Very soon, you will be able to invest in an initial public offer (IPO) electronically. Markets regulator Securities and Exchange Board of India (SEBI) has said implementing e-IPOs is next on its agenda to revitalise the primary market.
Meanwhile, the regulator also indicated it is considering increasing the expense ratio limit, as well as providing mutual funds greater flexibility on expenses, within the overall limit.
Entry load will stay
However, it is not in favour of revoking the three-year ban on entry load. All these issues were discussed at a meeting called by the Finance Ministry with fund houses and SEBI officials on Monday.
A highly placed source told Business Line, The market regulator is working on an e-IPO and increasing the reach of distribution of IPOs. A formal decision on this will be taken by the SEBI board. An e-IPO is a mechanism where investment in public offerings can be done online without signing any documents. This has the potential to reduce costs and time.

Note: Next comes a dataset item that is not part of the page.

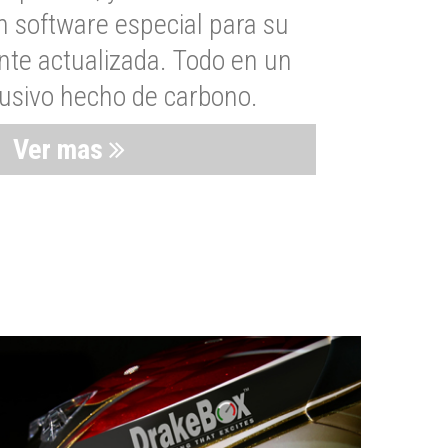
n software especial para su
nte actualizada. Todo en un
lusivo hecho de carbono.
Ver mas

Though the e-IPO concept has been in the pipeline for some time, a formal decision could not be taken because of various regulatory issues. In fact, the SEBI board was informed on November 24 last year that implementing an e-IPO requires amendments to the Companies Act, dispensing with the requirements of an investor to agree in writing to the offer, as there would be no physical form submission in a demat application.

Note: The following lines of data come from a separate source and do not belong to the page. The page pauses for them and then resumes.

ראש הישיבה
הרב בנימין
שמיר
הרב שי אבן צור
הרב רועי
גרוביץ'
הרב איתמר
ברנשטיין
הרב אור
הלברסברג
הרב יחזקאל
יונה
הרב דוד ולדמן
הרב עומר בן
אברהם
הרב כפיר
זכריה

The Ministry of Corporate Affairs (MCA) has held the view that in case of subscriptions to yet-to-be-listed shares, which are in demat form, it may not be necessary that an investor needs to agree in writing.
SEBI has already taken four important decisions for the primary market. They include simplifying the offer form, disclosure of due diligence record by the merchant bankers, disclosure of track record and introduction of circuit filter on the listing day.